The Only Rule was a bonafide page-turner. Lindburgh’s new book, The MVP Machine, this one authored with Travis Sawchik, isn’t – but don’t let that turn you off.
Where The Only Rule was a story, MVP Machine is more like a series of linked essays – which makes sense given that Lindburgh’s day job is as a writer for The Ringer and podcaster for FanGraphs, and Sawchik is a writer at Five Thirty Eight with a bestseller called Big Data Baseball under his belt (Miller, for his part, writes for ESPN).
Rather than chronicle a personal experience like The Only Rule, this latest book, subtitled: ‘How Baseball’s New Nonconformists Are Using Data To Build Better Ballplayers’, tells the story of how data, analytics, and new-school thinking have made their way – finally -to player development, and that the consequences are already massive.
The book is interesting, but really it feels like it’s more necessary. It sort of surveys the landscape of data- driven player development, recounting where we were, where we are, how we got here, and where we might be going – both within the formal, organized game and in warehouses, ranches, and parking lots where smart people are using incredible technology to draw every last drop of talent from aspiring (and already successful) athletes.
The first question this whole concept demands is why the heck did it take so long for Moneyball-style thinking to translate to player development? Lindburgh and Sawchik make the very sound argument that as new-agey as it may have seemed, Moneyball was sort of proto-evaluation; Billy Beane and co used existing, conventional stats in a new way to identify players that were good at things that were overlooked in the game at large. Now, teams and players are using new technology to quantify things never quantified before, to understand not if players are good, but what makes players good – and hone those skills. It’s like a Turing Machine compared to an iPhone 10 – they’re the same general thing, but they’re really not all that similar.

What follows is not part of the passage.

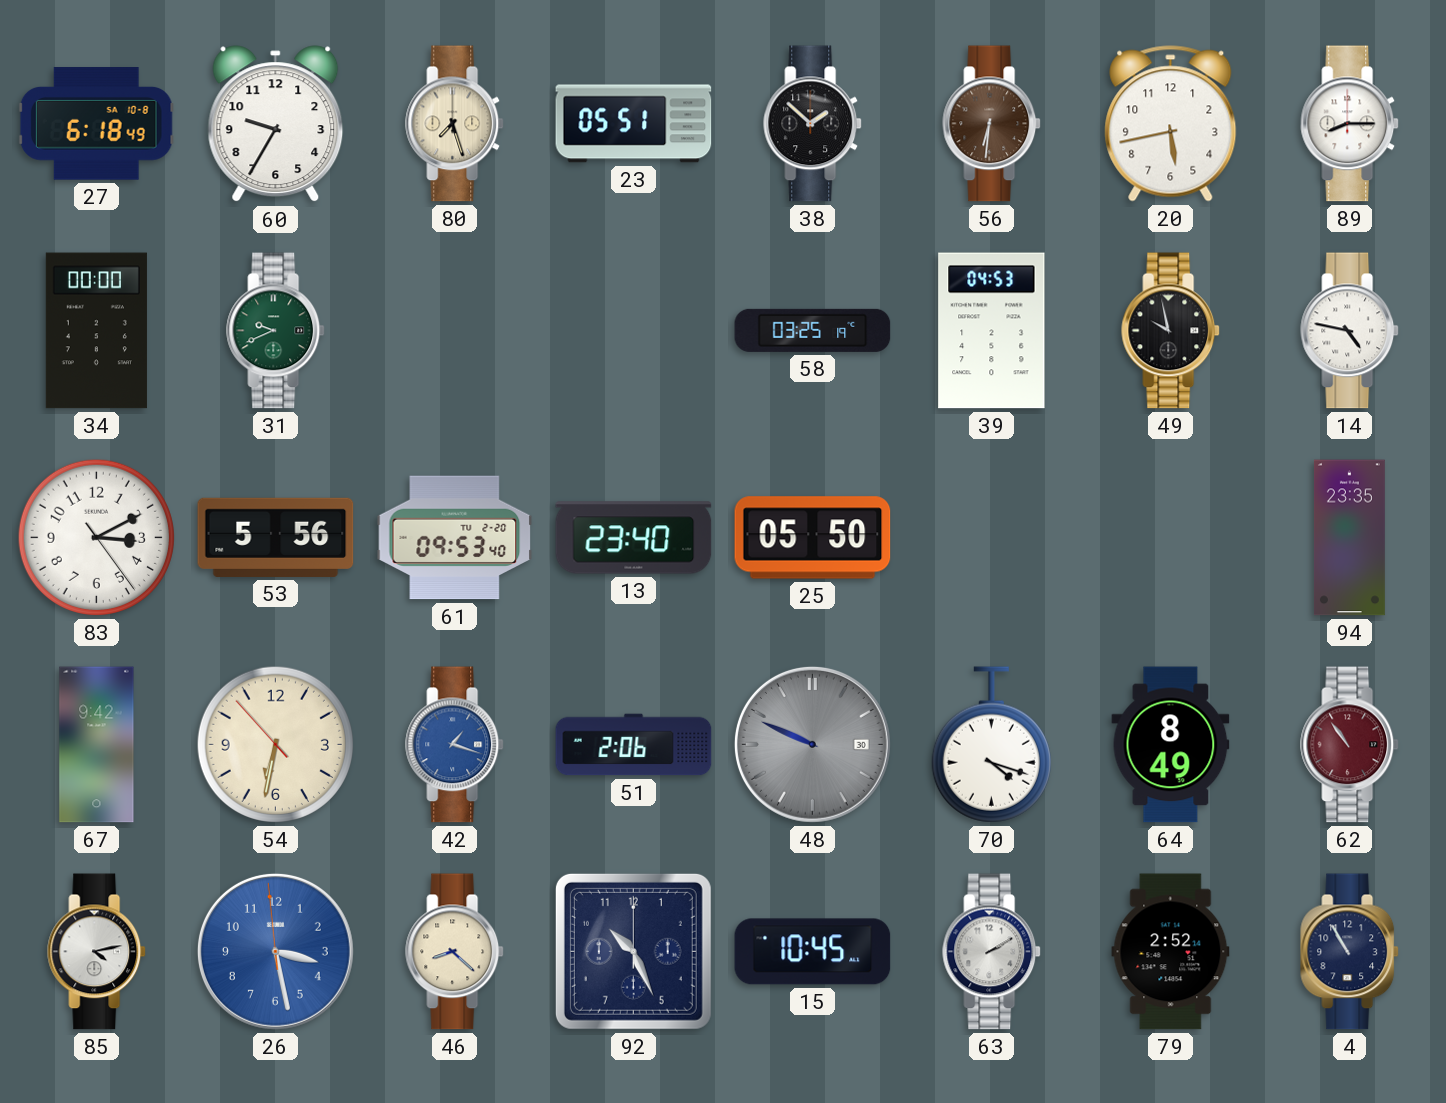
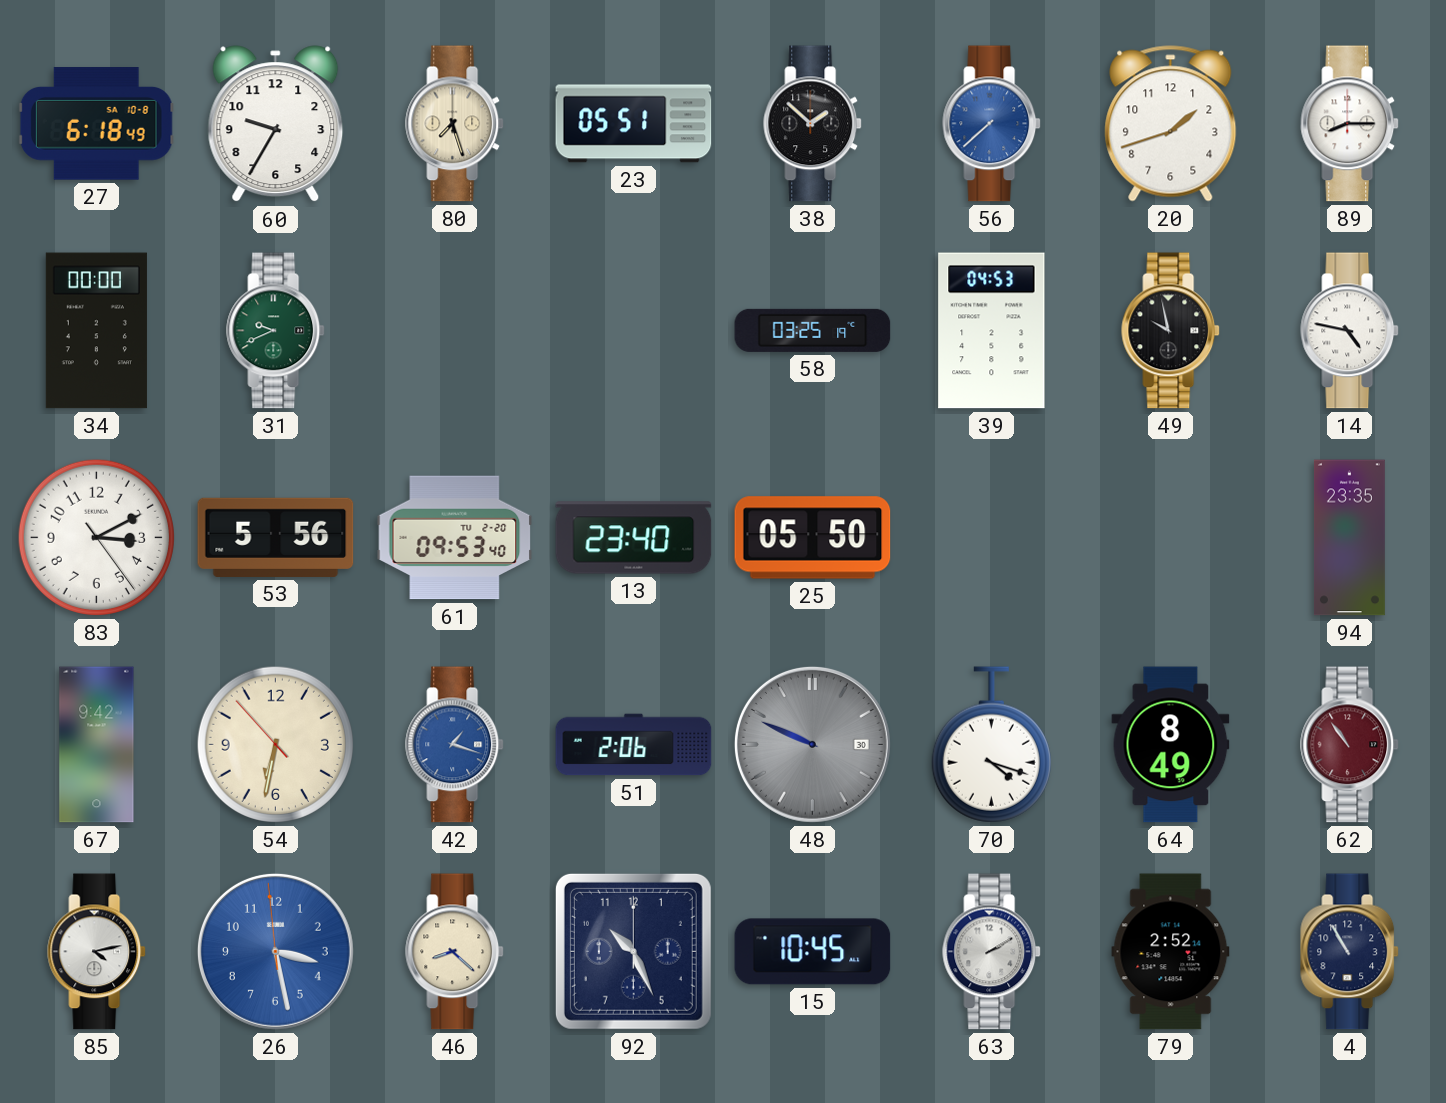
56: 6:31 -> 7:38
56 dial: brown -> blue
20: 5:43 -> 1:42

Lindburgh does a great job employing the stories of specific, well-known ballplayers reinventing themselves on the fly – either out of desperation, or competitive drive. I won’t ruin the anecdotes, but the background on guys like Justin Turner and Rich Hill are some of the best parts.
As a former Division 3 college baseball player, I sort of existed on the lagging-edge of the exceptionally good. And something about that made this book so damn frustrating.
Playing D3 requires more drive than talent, making the most of not very much – but still more than most. All the D3 guys did the same workouts, had the same coaches, practiced the same drills, ran the same sprints, as the guys that played at big time programs or went on to the Majors and Minors. We did all that better than almost anyone else around – but significantly, and noticeably, worse than the best of those doing it.
Reading about new technology driving biomechanics-informed training regiments that add 5-7 MPH to the fastballs of players ranging from high school to the MLB in just a few months was almost painful. New thinking about swings and plate approach, courtesy of the launch angle and exit velocity revelation, that turns marginal players into All-Star sluggers and fringe players into college success was almost too much to bear.
I’m 28. I didn’t miss this player development revolution by much, and I would argue there’s no one it would have helped quite as much as the D3 player. Anyone who ever played at that level will tell you the difference 7 MPH makes on an 80 MPH fastball.
Reading this book stirred up bygone musings; I couldn’t help but play the age old game: If I, and players like me, had access to these tools, this data, these training regimens…. it’s almost too frustrating to consider.
To spare you, reader, more self-aggrandizing nostalgia, I’ll close with this: we here at OTBB get sent a lot of books. Many of them I read parts of; some I can’t bring myself to pick up at all. This one, I felt compelled to write about. It’s not a beach read, but you should buy it. It has a place on any baseball fan’s bookcase, and I think with time and distance, its survey-like take on the current state of play will prove even more interesting and instructive.